*** Opening EXCERPTED DATA ***
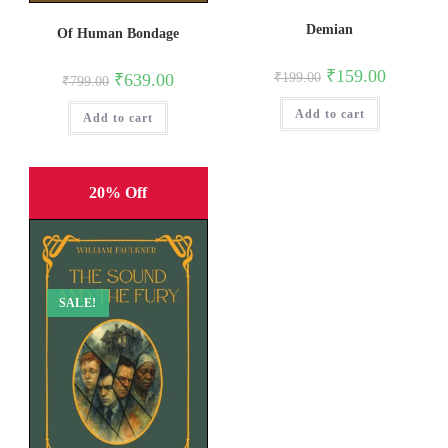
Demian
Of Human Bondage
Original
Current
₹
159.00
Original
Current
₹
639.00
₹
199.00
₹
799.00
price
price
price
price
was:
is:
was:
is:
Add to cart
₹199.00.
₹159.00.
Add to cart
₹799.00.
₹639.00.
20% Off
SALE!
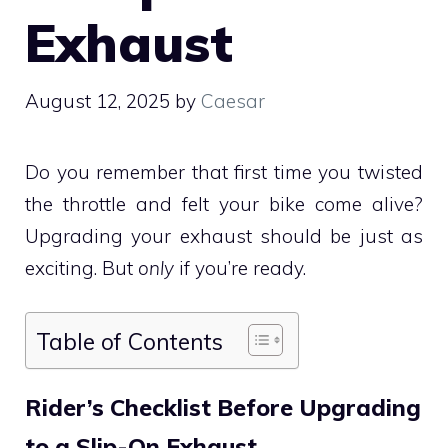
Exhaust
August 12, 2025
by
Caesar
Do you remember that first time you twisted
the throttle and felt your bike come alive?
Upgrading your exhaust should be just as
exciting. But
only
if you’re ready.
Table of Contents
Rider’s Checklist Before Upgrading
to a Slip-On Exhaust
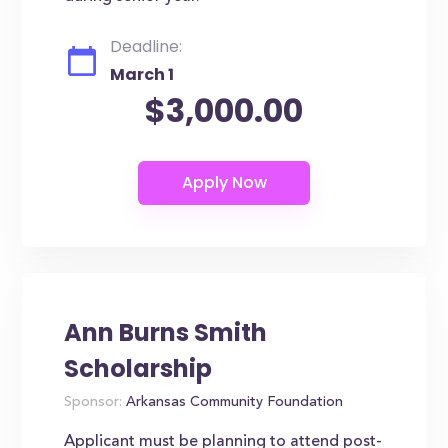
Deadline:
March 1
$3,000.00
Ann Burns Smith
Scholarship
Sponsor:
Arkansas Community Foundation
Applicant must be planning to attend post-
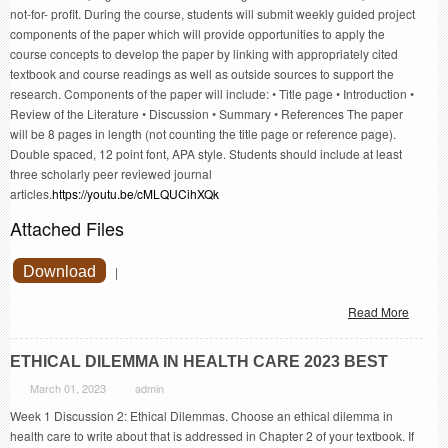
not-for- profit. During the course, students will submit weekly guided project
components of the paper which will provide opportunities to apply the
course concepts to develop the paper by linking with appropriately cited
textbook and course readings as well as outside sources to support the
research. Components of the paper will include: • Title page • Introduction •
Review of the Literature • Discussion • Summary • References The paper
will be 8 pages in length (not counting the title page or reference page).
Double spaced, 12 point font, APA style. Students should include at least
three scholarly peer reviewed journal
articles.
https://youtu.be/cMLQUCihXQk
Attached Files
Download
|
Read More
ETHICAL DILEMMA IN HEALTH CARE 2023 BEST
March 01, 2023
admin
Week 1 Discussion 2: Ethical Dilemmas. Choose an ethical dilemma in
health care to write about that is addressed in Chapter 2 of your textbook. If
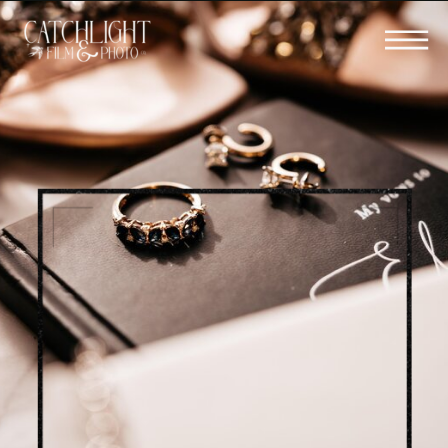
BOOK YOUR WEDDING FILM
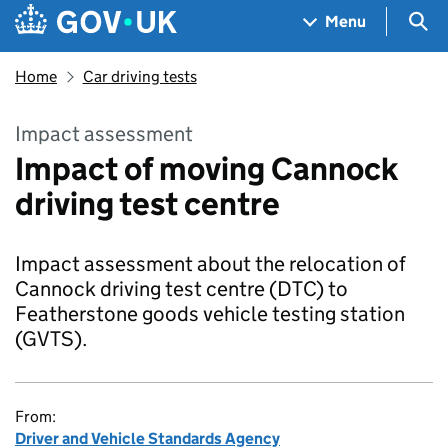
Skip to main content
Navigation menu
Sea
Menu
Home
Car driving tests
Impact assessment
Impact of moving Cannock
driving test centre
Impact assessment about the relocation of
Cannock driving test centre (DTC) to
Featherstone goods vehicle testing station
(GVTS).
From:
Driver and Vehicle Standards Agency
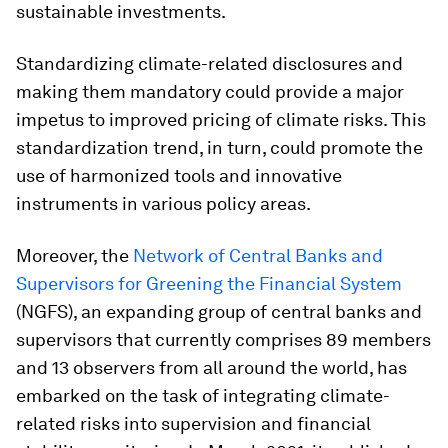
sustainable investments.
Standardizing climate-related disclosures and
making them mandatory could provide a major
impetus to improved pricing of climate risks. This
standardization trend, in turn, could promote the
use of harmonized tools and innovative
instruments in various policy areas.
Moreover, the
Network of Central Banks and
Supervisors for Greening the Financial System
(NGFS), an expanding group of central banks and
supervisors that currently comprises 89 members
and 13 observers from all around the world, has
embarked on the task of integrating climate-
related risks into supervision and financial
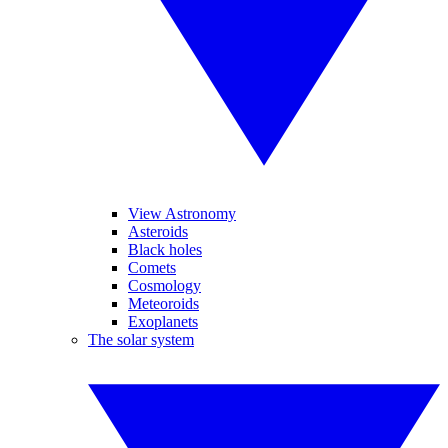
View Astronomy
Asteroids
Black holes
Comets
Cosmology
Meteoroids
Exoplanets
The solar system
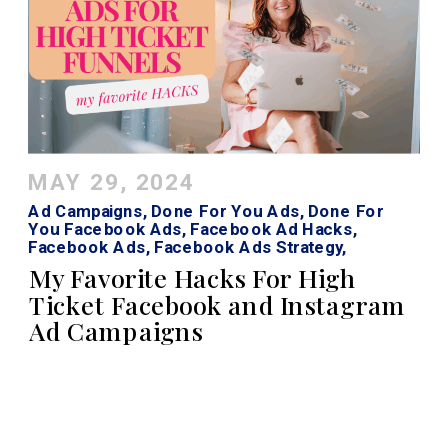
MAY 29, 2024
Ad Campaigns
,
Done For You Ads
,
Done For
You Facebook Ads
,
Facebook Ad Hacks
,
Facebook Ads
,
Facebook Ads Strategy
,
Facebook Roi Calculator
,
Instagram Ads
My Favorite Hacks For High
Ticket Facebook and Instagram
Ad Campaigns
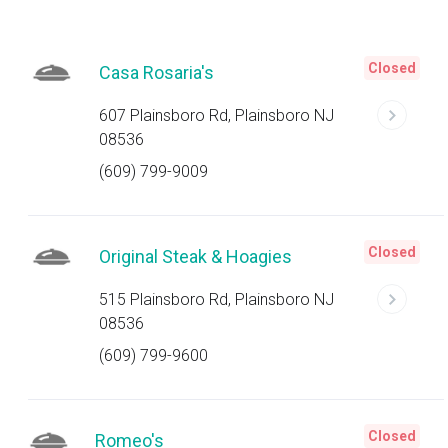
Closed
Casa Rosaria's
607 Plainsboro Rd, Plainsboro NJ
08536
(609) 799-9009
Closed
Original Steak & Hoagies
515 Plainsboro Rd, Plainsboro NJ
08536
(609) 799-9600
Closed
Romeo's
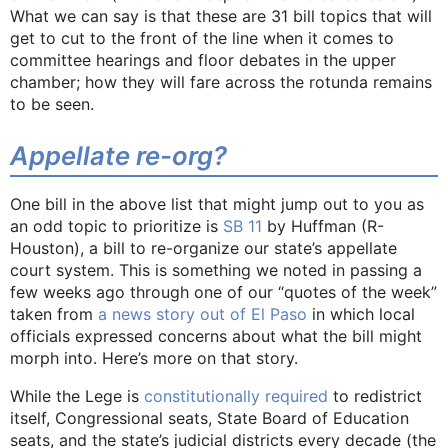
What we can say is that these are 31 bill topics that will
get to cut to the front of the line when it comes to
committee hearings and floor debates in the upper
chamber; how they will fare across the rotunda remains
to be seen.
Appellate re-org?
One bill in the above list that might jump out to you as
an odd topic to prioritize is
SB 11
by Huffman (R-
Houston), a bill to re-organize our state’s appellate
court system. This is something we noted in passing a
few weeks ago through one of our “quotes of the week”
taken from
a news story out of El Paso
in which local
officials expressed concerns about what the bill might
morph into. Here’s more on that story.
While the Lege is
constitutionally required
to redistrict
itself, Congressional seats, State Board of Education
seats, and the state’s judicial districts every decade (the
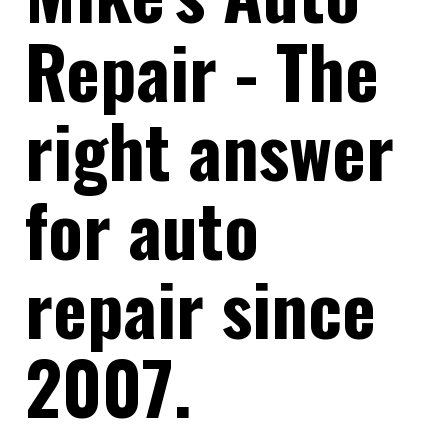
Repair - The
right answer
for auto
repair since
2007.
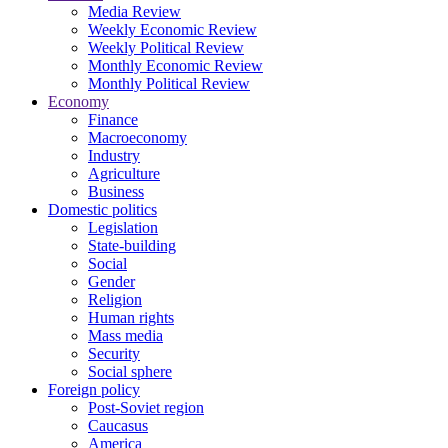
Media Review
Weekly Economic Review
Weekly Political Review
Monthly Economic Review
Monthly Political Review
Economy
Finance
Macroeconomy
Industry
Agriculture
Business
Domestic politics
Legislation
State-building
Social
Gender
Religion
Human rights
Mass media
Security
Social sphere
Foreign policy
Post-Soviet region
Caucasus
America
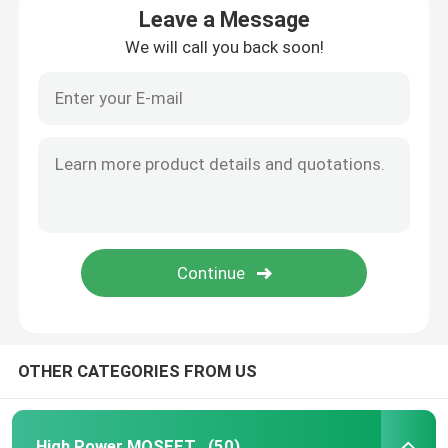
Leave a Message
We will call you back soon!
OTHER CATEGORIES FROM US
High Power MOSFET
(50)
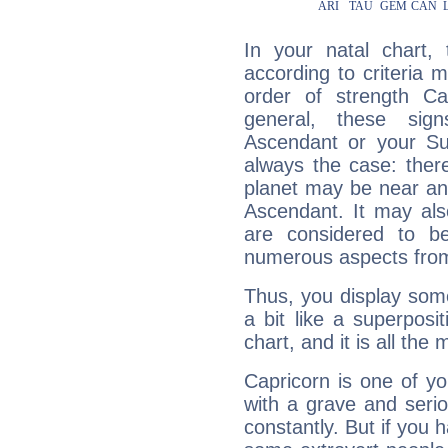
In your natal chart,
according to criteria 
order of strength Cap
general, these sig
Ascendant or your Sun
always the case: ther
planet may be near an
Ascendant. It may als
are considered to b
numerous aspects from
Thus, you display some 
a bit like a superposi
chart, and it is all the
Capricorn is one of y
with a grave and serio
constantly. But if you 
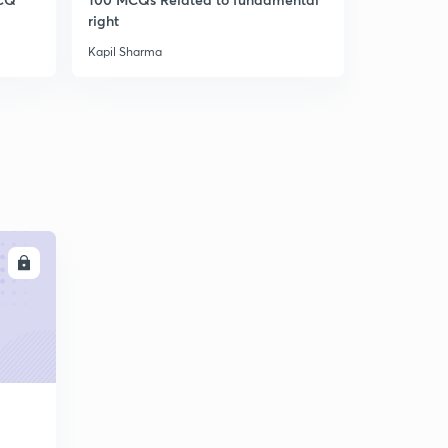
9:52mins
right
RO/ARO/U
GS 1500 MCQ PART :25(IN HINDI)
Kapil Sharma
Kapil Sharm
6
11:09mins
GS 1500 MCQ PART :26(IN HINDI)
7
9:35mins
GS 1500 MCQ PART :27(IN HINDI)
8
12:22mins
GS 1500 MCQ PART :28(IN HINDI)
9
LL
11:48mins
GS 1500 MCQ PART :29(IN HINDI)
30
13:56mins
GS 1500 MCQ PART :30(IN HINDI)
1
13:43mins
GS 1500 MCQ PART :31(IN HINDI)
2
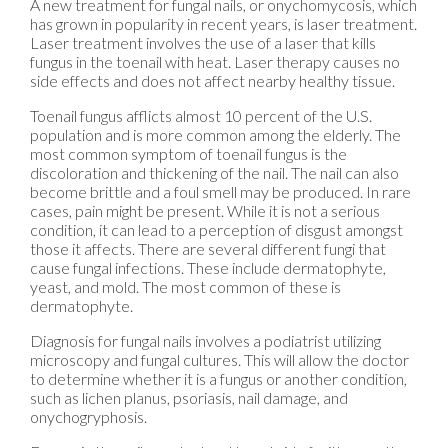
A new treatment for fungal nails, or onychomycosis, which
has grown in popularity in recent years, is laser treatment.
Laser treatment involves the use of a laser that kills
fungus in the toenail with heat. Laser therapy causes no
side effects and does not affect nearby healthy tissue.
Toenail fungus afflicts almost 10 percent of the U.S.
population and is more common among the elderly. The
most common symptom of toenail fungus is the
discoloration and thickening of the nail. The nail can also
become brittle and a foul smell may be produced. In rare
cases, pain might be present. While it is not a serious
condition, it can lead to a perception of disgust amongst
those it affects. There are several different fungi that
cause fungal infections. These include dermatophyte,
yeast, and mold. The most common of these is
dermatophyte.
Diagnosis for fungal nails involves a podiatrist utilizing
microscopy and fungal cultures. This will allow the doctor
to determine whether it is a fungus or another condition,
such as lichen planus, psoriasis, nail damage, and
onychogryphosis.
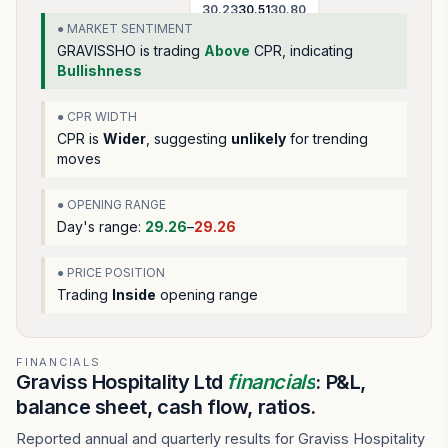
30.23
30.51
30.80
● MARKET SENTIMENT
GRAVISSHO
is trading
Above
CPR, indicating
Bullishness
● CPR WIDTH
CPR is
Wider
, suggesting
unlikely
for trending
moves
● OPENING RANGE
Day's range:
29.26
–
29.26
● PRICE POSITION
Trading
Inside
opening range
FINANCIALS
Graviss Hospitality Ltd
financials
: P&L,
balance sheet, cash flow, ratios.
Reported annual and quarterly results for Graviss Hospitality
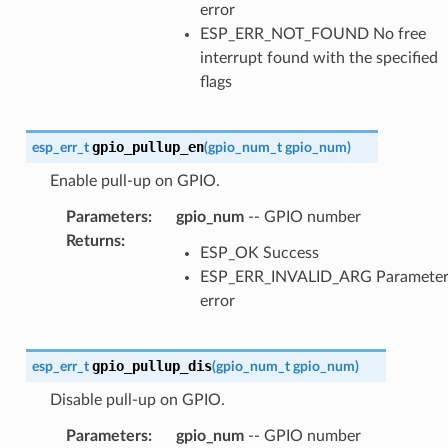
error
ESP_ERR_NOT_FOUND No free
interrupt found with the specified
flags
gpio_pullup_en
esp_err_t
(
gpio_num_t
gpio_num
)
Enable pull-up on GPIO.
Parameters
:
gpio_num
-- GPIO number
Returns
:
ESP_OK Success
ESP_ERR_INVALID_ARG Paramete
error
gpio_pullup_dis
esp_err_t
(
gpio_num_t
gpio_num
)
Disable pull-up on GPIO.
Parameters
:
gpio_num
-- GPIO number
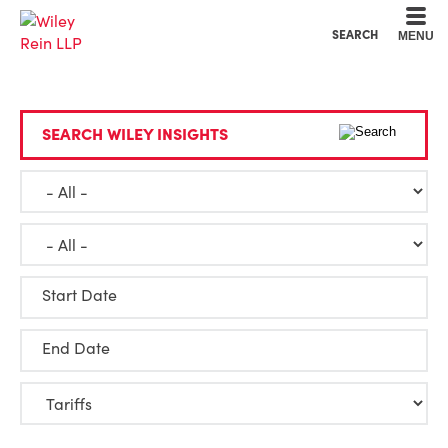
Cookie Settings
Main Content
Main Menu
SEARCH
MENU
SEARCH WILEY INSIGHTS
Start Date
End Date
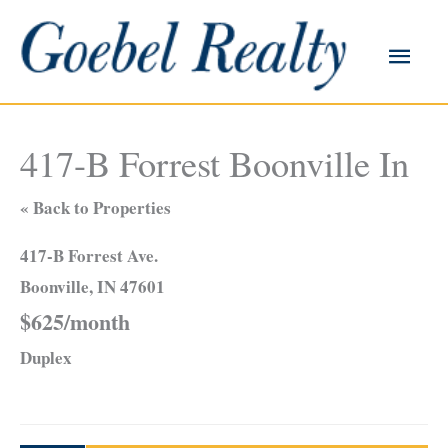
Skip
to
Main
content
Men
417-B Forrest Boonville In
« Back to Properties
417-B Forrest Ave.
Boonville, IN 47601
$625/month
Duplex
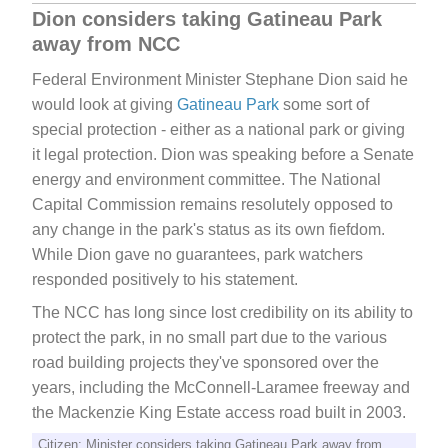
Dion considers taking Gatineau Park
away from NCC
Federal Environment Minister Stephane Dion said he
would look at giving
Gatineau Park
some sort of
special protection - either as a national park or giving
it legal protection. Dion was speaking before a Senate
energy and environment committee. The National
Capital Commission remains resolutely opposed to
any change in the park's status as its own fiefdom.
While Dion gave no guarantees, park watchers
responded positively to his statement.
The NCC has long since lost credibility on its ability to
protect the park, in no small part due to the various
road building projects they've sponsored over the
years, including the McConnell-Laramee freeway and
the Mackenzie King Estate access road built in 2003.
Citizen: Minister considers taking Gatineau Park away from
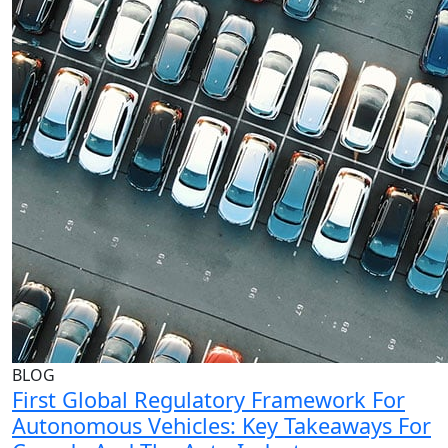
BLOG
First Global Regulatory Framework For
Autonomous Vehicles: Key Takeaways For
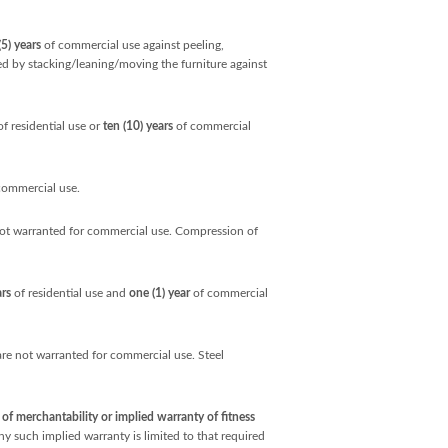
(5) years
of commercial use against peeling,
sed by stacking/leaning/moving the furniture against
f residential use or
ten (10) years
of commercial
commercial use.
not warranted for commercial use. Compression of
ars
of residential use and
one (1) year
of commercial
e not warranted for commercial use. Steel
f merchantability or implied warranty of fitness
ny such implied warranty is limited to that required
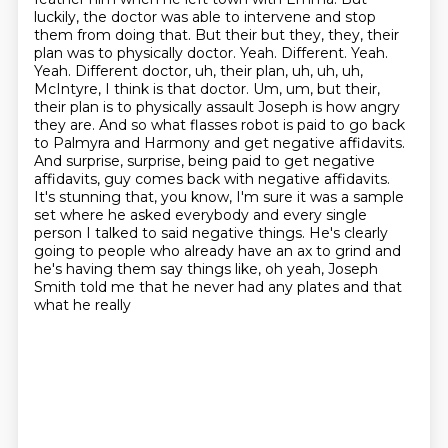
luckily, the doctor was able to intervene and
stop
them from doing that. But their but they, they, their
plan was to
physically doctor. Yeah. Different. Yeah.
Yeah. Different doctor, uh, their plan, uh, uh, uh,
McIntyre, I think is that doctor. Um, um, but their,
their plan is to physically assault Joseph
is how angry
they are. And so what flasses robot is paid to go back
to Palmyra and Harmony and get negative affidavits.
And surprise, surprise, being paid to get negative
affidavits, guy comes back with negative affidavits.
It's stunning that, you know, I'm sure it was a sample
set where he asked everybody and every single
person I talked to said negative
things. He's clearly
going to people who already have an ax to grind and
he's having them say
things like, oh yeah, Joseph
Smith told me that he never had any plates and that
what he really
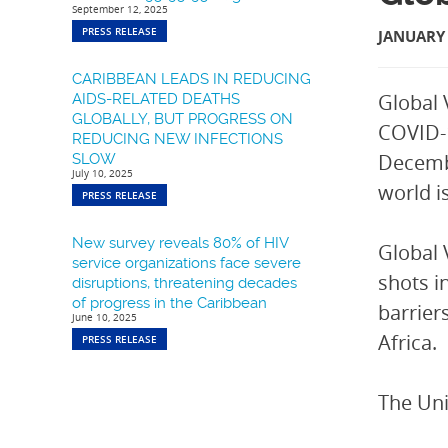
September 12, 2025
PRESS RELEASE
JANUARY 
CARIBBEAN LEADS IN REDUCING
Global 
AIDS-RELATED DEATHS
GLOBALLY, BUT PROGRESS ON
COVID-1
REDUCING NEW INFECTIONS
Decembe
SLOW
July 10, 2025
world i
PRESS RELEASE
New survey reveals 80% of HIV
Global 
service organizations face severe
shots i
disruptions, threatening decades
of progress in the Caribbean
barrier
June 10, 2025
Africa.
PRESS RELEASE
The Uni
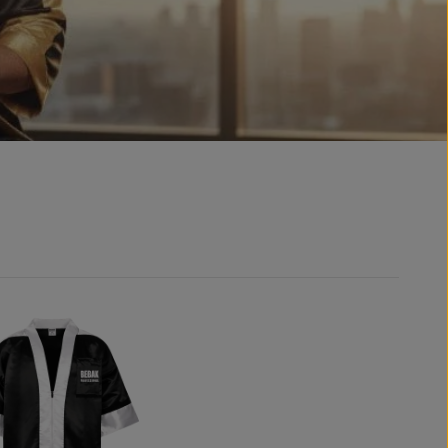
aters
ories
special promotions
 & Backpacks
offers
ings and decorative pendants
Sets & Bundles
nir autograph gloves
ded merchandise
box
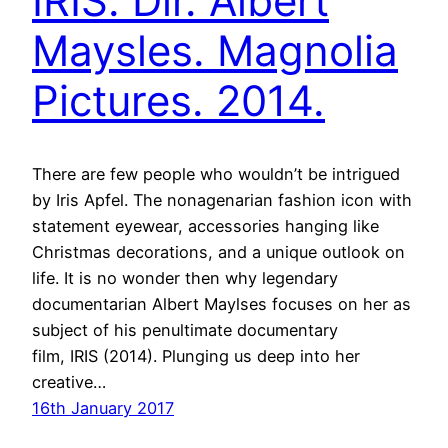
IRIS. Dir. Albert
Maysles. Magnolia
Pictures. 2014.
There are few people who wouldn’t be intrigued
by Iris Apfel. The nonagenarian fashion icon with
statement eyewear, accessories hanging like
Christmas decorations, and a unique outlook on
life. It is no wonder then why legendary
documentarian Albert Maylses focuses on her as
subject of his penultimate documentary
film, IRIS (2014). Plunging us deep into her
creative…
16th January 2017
*** Closing EXCERPTED DATA ***
**WHAT THIS TASK INVOLVES**
Return the lines of the records that include the string "course".

**ANSWER SECTION**
not-for- profit. During the course, students will submit weekly guided project
course concepts to develop the paper by linking with appropriately cited
textbook and course readings as well as outside sources to support the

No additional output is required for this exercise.